■ HOW TO COMPLETE THIS TASK ■
Look through the data below for the line with "Bonjour maître Roch Armel BAKYONO ;" and the line with "Album - Somme-Amiens", then transcribe exactly from the first through the second, leaving out all pictures.

Stored items
━━━━━━━━━━

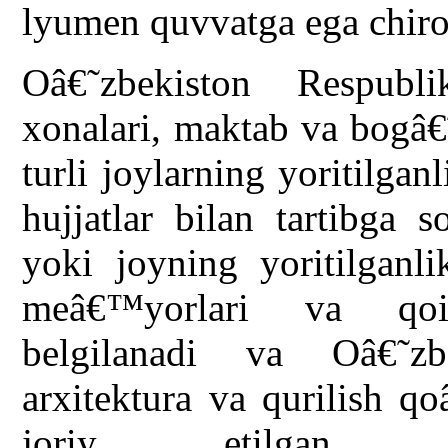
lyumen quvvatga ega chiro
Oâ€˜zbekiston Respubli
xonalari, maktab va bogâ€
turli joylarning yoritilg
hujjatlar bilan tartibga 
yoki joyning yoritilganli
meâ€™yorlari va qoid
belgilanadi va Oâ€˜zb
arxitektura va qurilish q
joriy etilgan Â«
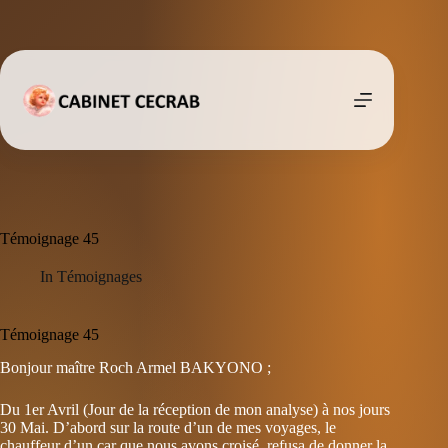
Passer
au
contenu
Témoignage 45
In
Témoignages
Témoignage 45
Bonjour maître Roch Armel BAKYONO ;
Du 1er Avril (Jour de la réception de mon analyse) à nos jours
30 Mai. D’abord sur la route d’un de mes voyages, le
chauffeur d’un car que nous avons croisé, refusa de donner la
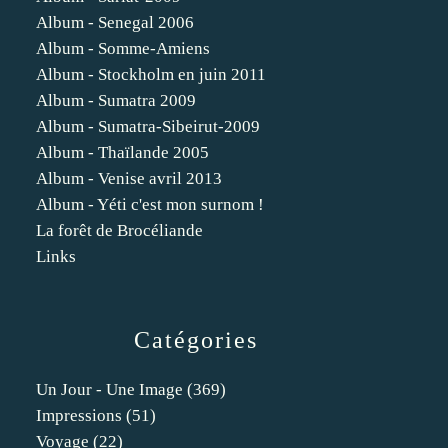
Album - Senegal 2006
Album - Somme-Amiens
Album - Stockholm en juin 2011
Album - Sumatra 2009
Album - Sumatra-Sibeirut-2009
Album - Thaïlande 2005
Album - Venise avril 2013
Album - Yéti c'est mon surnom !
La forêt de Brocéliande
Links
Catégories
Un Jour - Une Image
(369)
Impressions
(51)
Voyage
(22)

━━━━━━━━━━

■ TASK RESULT ■
Bonjour maître Roch Armel BAKYONO ;
Du 1er Avril (Jour de la réception de mon analyse) à nos jours
30 Mai. D’abord sur la route d’un de mes voyages, le
chauffeur d’un car que nous avons croisé, refusa de donner la
Album - Senegal 2006
Album - Somme-Amiens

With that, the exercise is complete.